- Data for this exercise:
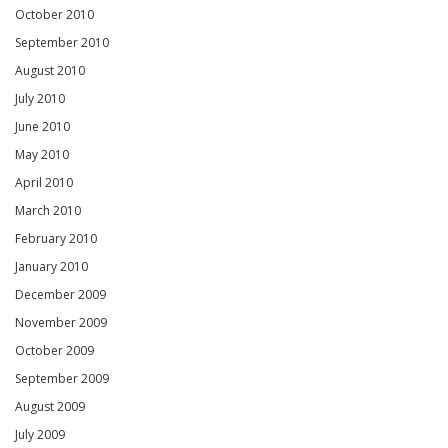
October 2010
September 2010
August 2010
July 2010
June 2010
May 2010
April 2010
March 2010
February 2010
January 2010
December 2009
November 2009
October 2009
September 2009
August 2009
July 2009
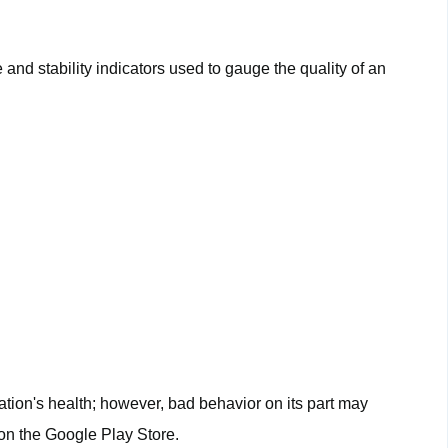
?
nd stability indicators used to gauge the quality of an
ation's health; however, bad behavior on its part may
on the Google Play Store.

---

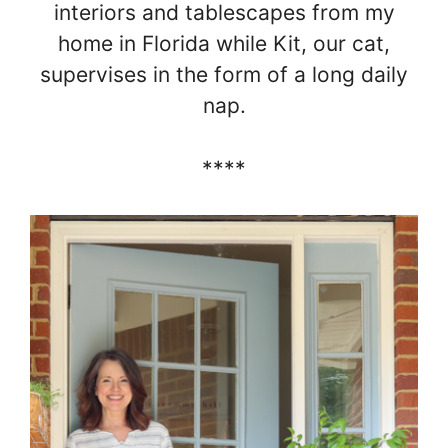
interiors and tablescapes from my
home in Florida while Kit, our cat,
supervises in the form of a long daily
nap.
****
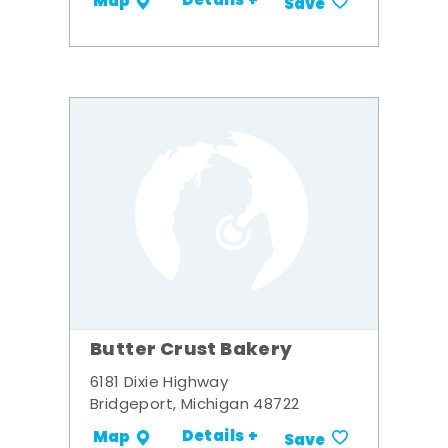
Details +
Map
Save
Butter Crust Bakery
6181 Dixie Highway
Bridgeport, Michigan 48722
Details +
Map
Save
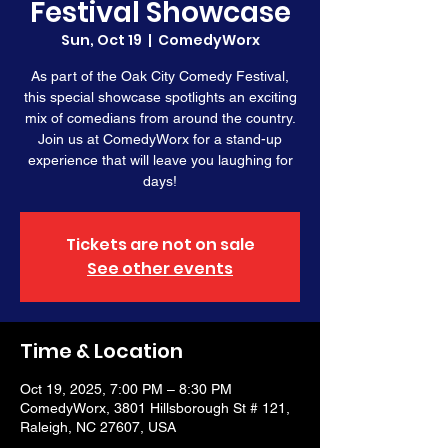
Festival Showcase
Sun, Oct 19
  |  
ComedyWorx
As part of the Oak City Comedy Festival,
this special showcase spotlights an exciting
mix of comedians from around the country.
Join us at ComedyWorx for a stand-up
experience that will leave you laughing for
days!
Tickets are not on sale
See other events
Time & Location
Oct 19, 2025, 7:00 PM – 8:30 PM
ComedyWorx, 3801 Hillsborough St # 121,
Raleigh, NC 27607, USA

- Task item: Using the data above, tally each line in which "ComedyWorx" appears and give the number with no other words.

- Exercise response: 3